### About this task
Your copy must hold all of the data below, unchanged and without images.

### Supplied records
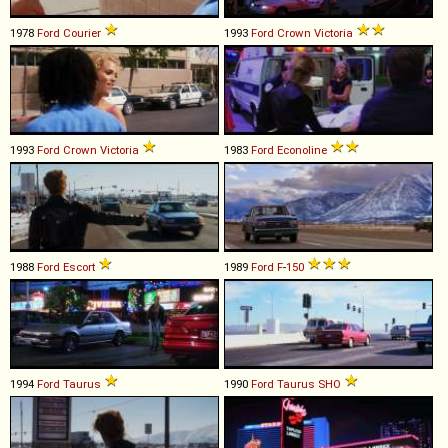
1978
Ford
Courier
1993
Ford
Crown
Victoria
1993
Ford
Crown
Victoria
1983
Ford
Econoline
1988
Ford
Escort
1989
Ford
F
-
150
1994
Ford
Taurus
1990
Ford
Taurus
SHO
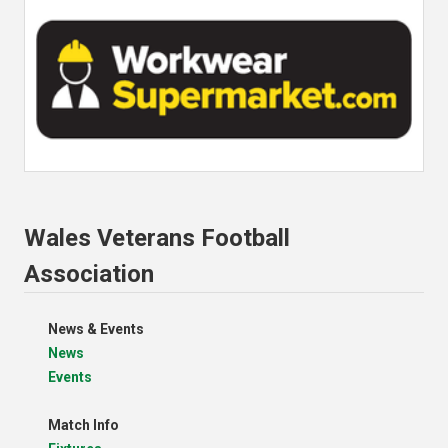
Wales Veterans Football
Association
News & Events
News
Events
Match Info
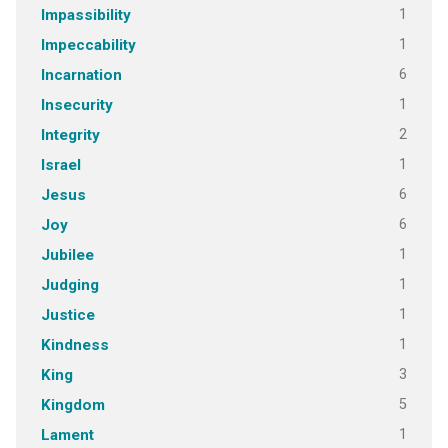
1
Impassibility
1
Impeccability
6
Incarnation
1
Insecurity
2
Integrity
1
Israel
6
Jesus
6
Joy
1
Jubilee
1
Judging
1
Justice
1
Kindness
3
King
5
Kingdom
1
Lament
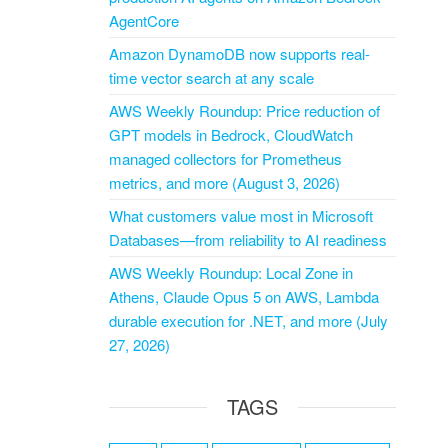
AgentCore
Amazon DynamoDB now supports real-
time vector search at any scale
AWS Weekly Roundup: Price reduction of
GPT models in Bedrock, CloudWatch
managed collectors for Prometheus
metrics, and more (August 3, 2026)
What customers value most in Microsoft
Databases—from reliability to AI readiness
AWS Weekly Roundup: Local Zone in
Athens, Claude Opus 5 on AWS, Lambda
durable execution for .NET, and more (July
27, 2026)
TAGS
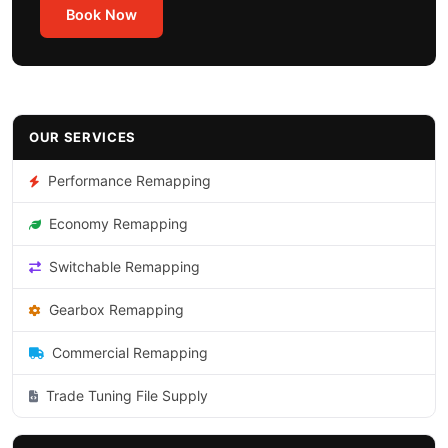
Book Now
OUR SERVICES
Performance Remapping
Economy Remapping
Switchable Remapping
Gearbox Remapping
Commercial Remapping
Trade Tuning File Supply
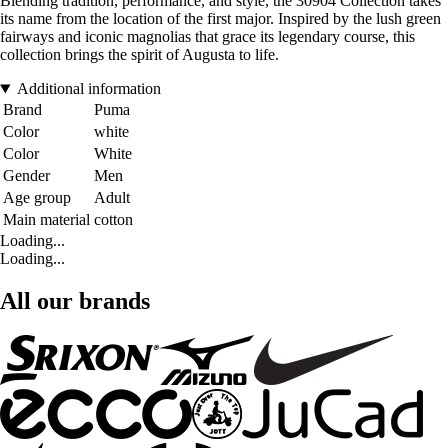
Blending tradition, performance, and style, the 30904 Collection takes
its name from the location of the first major. Inspired by the lush green
fairways and iconic magnolias that grace its legendary course, this
collection brings the spirit of Augusta to life.
Additional information
Brand
Puma
Color
white
Color
White
Gender
Men
Age group
Adult
Main material
cotton
Loading...
Loading...
All our brands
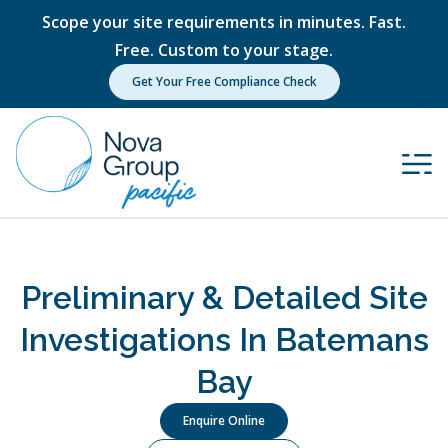
Scope your site requirements in minutes. Fast.
Free. Custom to your stage.
Get Your Free Compliance Check
Preliminary & Detailed Site
Investigations In Batemans
Bay
Enquire Online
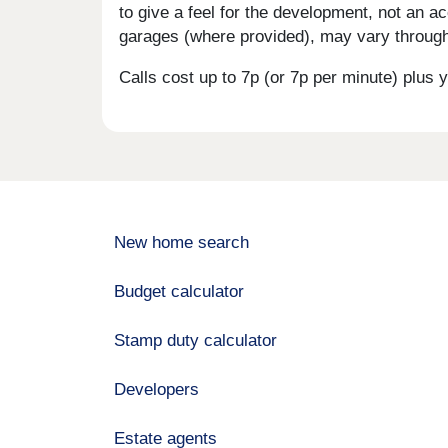
to give a feel for the development, not an ac
garages (where provided), may vary througho
Calls cost up to 7p (or 7p per minute) plu
New home search
Budget calculator
Stamp duty calculator
Developers
Estate agents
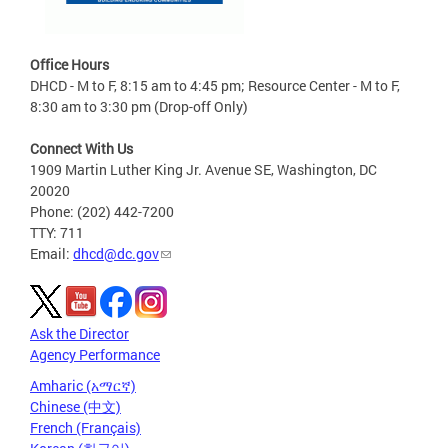
Office Hours
DHCD - M to F, 8:15 am to 4:45 pm; Resource Center - M to F,
8:30 am to 3:30 pm (Drop-off Only)
Connect With Us
1909 Martin Luther King Jr. Avenue SE, Washington, DC
20020
Phone: (202) 442-7200
TTY: 711
Email:
dhcd@dc.gov
Ask the Director
Agency Performance
Amharic (አማርኛ)
Chinese (中文)
French (Français)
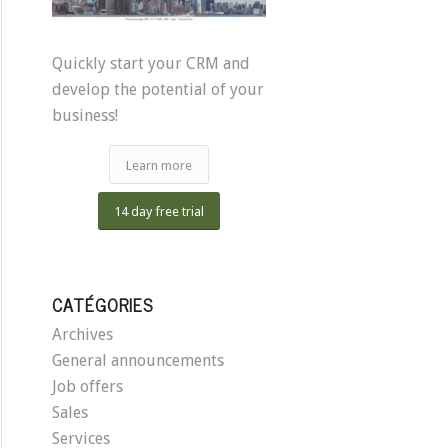
Quickly start your CRM and
develop the potential of your
business!
Learn more
14 day free trial
CATÉGORIES
Archives
General announcements
Job offers
Sales
Services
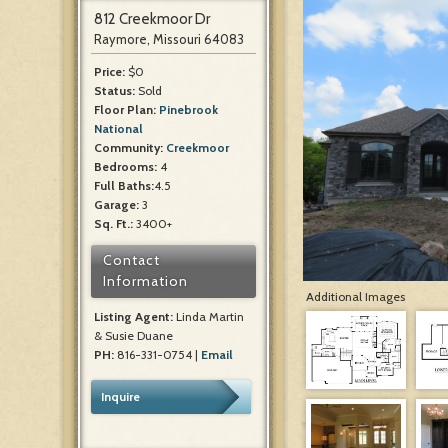
812 Creekmoor Dr
Raymore, Missouri 64083
Price:
$0
Status:
Sold
Floor Plan:
Pinebrook
National
Community:
Creekmoor
Bedrooms:
4
Full Baths:
4.5
Garage:
3
Sq. Ft.:
3400+
Contact
Information
Additional Images
Listing Agent:
Linda Martin
& Susie Duane
PH:
816-331-0754 |
Email
Inquire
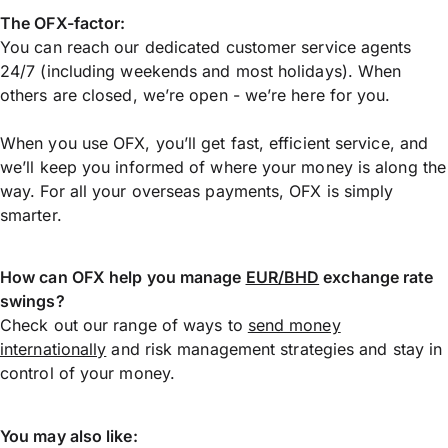
The OFX-factor:
You can reach our dedicated customer service agents
24/7 (including weekends and most holidays). When
others are closed, we’re open - we’re here for you.
When you use OFX, you’ll get fast, efficient service, and
we’ll keep you informed of where your money is along the
way. For all your overseas payments, OFX is simply
smarter.
How can OFX help you manage
EUR/BHD
exchange rate
swings?
Check out our range of ways to
send money
internationally
and risk management strategies and stay in
control of your money.
You may also like:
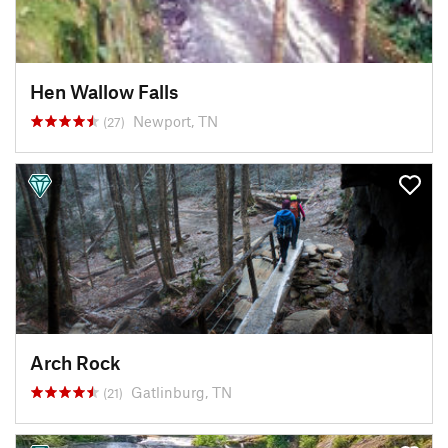
Hen Wallow Falls
Newport, TN
(27)
Arch Rock
Gatlinburg, TN
(21)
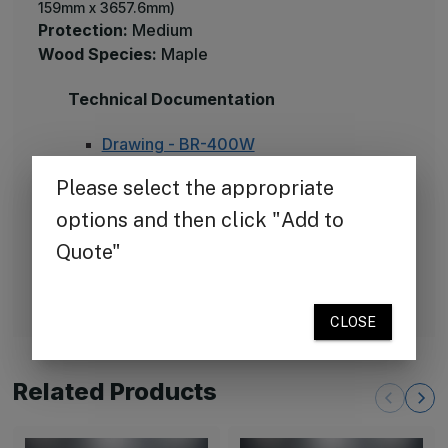
159mm x 3657.6mm)
Protection:
Medium
Wood Species:
Maple
Technical Documentation
Drawing - BR-400W
Specification BR-400W
Cleaning instructions - vinyl
Installation BR-W400
Available Colors
70 standard colors
Related Products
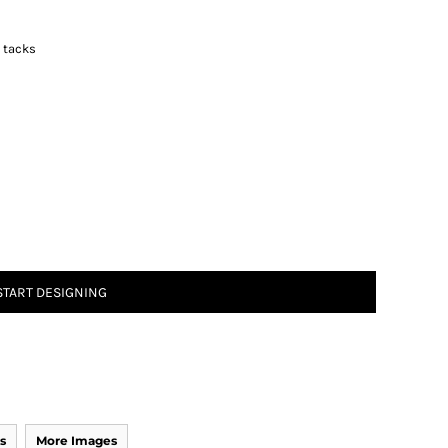
r tacks
START DESIGNING
s
More Images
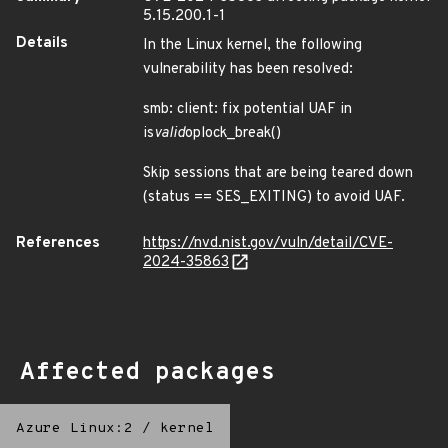
5.15.200.1-1
Details
In the Linux kernel, the following
vulnerability has been resolved:
smb: client: fix potential UAF in
is
valid
oplock_break()
Skip sessions that are being teared down
(status == SES_EXITING) to avoid UAF.
References
https://nvd.nist.gov/vuln/detail/CVE-
2024-35863
Affected packages
Azure Linux:2
/
kernel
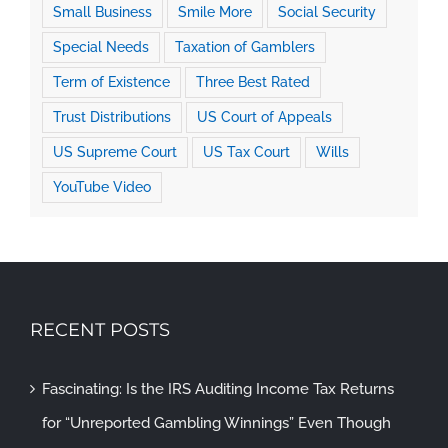
Small Business
Smile More
Social Security
Special Needs
Taxation of Gamblers
Term of Existence
Three Best Rated
Trust Distributions
US Court of Appeals
US Supreme Court
US Tax Court
Wills
YouTube Video
RECENT POSTS
Fascinating: Is the IRS Auditing Income Tax Returns
for “Unreported Gambling Winnings” Even Though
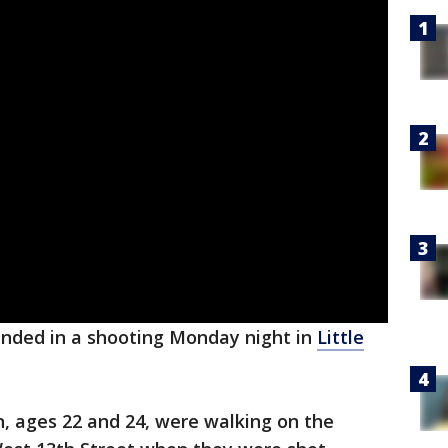
ded in a shooting Monday night in
Little
n, ages 22 and 24, were walking on the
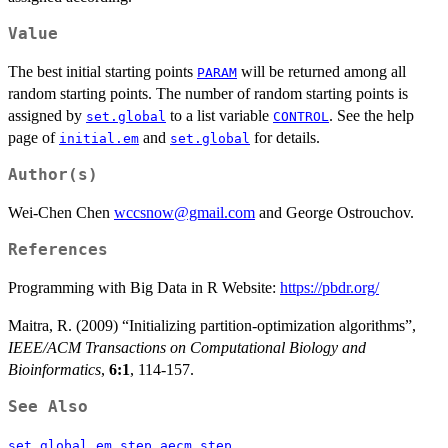
Value
The best initial starting points
will be returned among all
PARAM
random starting points. The number of random starting points is
assigned by
to a list variable
. See the help
set.global
CONTROL
page of
and
for details.
initial.em
set.global
Author(s)
Wei-Chen Chen
wccsnow@gmail.com
and George Ostrouchov.
References
Programming with Big Data in R Website:
https://pbdr.org/
Maitra, R. (2009) “Initializing partition-optimization algorithms”,
IEEE/ACM Transactions on Computational Biology and
Bioinformatics
,
6:1
, 114-157.
See Also
,
,
,
set.global
em.step
aecm.step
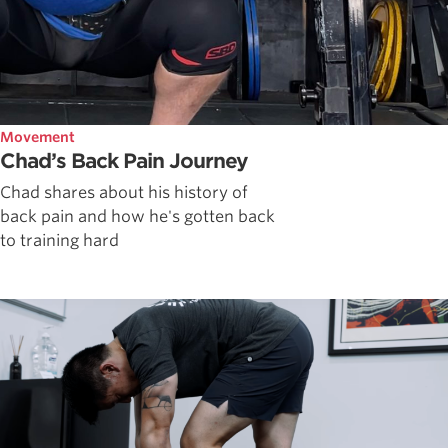
Movement
Chad’s Back Pain Journey
Chad shares about his history of
back pain and how he's gotten back
to training hard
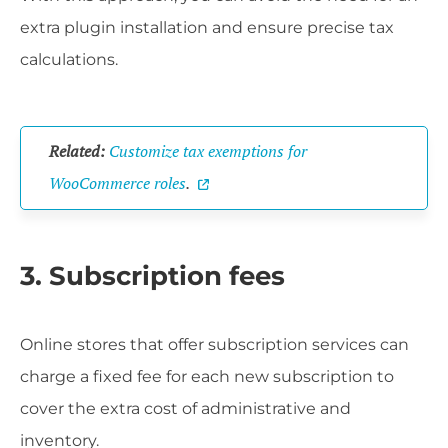
extra plugin installation and ensure precise tax
calculations.
Related:
Customize tax exemptions for
WooCommerce roles
.
3. Subscription fees
Online stores that offer subscription services can
charge a fixed fee for each new subscription to
cover the extra cost of administrative and
inventory.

### Answer area
1978
Ford
Courier
1993
Ford
Crown
Victoria
1993
Ford
Crown
Victoria
1983
Ford
Econoline
1988
Ford
Escort
1989
Ford
F
-
150
1994
Ford
Taurus
1990
Ford
Taurus
SHO
Wales Veterans Football
Association
News & Events
News
Events
Match Info
1
Impassibility
1
Impeccability
6
Incarnation
1
Insecurity
2
Integrity
1
Israel
6
Jesus
6
Joy
1
Jubilee
1
Judging
1
Justice
1
Kindness
3
King
5
Kingdom
1
Lament
AgentCore
Amazon DynamoDB now supports real-
time vector search at any scale
AWS Weekly Roundup: Price reduction of
GPT models in Bedrock, CloudWatch
managed collectors for Prometheus
metrics, and more (August 3, 2026)
What customers value most in Microsoft
Databases—from reliability to AI readiness
AWS Weekly Roundup: Local Zone in
Athens, Claude Opus 5 on AWS, Lambda
durable execution for .NET, and more (July
27, 2026)
TAGS
Book Now
OUR SERVICES
Performance Remapping
Economy Remapping
Switchable Remapping
Gearbox Remapping
Commercial Remapping
Trade Tuning File Supply
Blending tradition, performance, and style, the 30904 Collection takes
its name from the location of the first major. Inspired by the lush green
fairways and iconic magnolias that grace its legendary course, this
collection brings the spirit of Augusta to life.
Additional information
Brand
Puma
Color
white
Color
White
Gender
Men
Age group
Adult
Main material
cotton
Loading...
Loading...
All our brands
Scope your site requirements in minutes. Fast.
Free. Custom to your stage.
Get Your Free Compliance Check
Preliminary & Detailed Site
Investigations In Batemans
Bay
Enquire Online
to give a feel for the development, not an ac
garages (where provided), may vary througho
Calls cost up to 7p (or 7p per minute) plu
New home search
Budget calculator
Stamp duty calculator
Developers
Estate agents
Office Hours
DHCD - M to F, 8:15 am to 4:45 pm; Resource Center - M to F,
8:30 am to 3:30 pm (Drop-off Only)
Connect With Us
1909 Martin Luther King Jr. Avenue SE, Washington, DC
20020
Phone: (202) 442-7200
TTY: 711
Email:
dhcd@dc.gov
Ask the Director
Agency Performance
Amharic (አማርኛ)
Chinese (中文)
French (Français)
Quickly start your CRM and
develop the potential of your
business!
Learn more
14 day free trial
CATÉGORIES
Archives
General announcements
Job offers
Sales
Services
812 Creekmoor Dr
Raymore, Missouri 64083
Price:
$0
Status:
Sold
Floor Plan:
Pinebrook
National
Community:
Creekmoor
Bedrooms:
4
Full Baths:
4.5
Garage:
3
Sq. Ft.:
3400+
Contact
Information
Additional Images
Listing Agent:
Linda Martin
& Susie Duane
PH:
816-331-0754 |
Email
Inquire
The OFX-factor:
You can reach our dedicated customer service agents
24/7 (including weekends and most holidays). When
others are closed, we’re open - we’re here for you.
When you use OFX, you’ll get fast, efficient service, and
we’ll keep you informed of where your money is along the
way. For all your overseas payments, OFX is simply
smarter.
How can OFX help you manage
EUR/BHD
exchange rate
swings?
Check out our range of ways to
send money
internationally
and risk management strategies and stay in
control of your money.
You may also like:
Hen Wallow Falls
Newport, TN
(27)
Arch Rock
Gatlinburg, TN
(21)
159mm x 3657.6mm)
Protection:
Medium
Wood Species:
Maple
Technical Documentation
Drawing - BR-400W
Specification BR-400W
Cleaning instructions - vinyl
Installation BR-W400
Available Colors
70 standard colors
Related Products
r tacks
START DESIGNING
s
More Images
5.15.200.1-1
Details
In the Linux kernel, the following
vulnerability has been resolved:
smb: client: fix potential UAF in
is
valid
oplock_break()
Skip sessions that are being teared down
(status == SES_EXITING) to avoid UAF.
References
https://nvd.nist.gov/vuln/detail/CVE-
2024-35863
Affected packages
Azure Linux:2
/
kernel
Small Business
Smile More
Social Security
Special Needs
Taxation of Gamblers
Term of Existence
Three Best Rated
Trust Distributions
US Court of Appeals
US Supreme Court
US Tax Court
Wills
YouTube Video
RECENT POSTS
Fascinating: Is the IRS Auditing Income Tax Returns
for “Unreported Gambling Winnings” Even Though
ded in a shooting Monday night in
Little
n, ages 22 and 24, were walking on the
Value
The best initial starting points
will be returned among all
PARAM
random starting points. The number of random starting points is
assigned by
to a list variable
. See the help
set.global
CONTROL
page of
and
for details.
initial.em
set.global
Author(s)
Wei-Chen Chen
wccsnow@gmail.com
and George Ostrouchov.
References
Programming with Big Data in R Website:
https://pbdr.org/
Maitra, R. (2009) “Initializing partition-optimization algorithms”,
IEEE/ACM Transactions on Computational Biology and
Bioinformatics
,
6:1
, 114-157.
See Also
,
,
,
set.global
em.step
aecm.step
Movement
Chad’s Back Pain Journey
Chad shares about his history of
back pain and how he's gotten back
to training hard
extra plugin installation and ensure precise tax
calculations.
Related:
Customize tax exemptions for
WooCommerce roles
.
3. Subscription fees
Online stores that offer subscription services can
charge a fixed fee for each new subscription to
cover the extra cost of administrative and
inventory.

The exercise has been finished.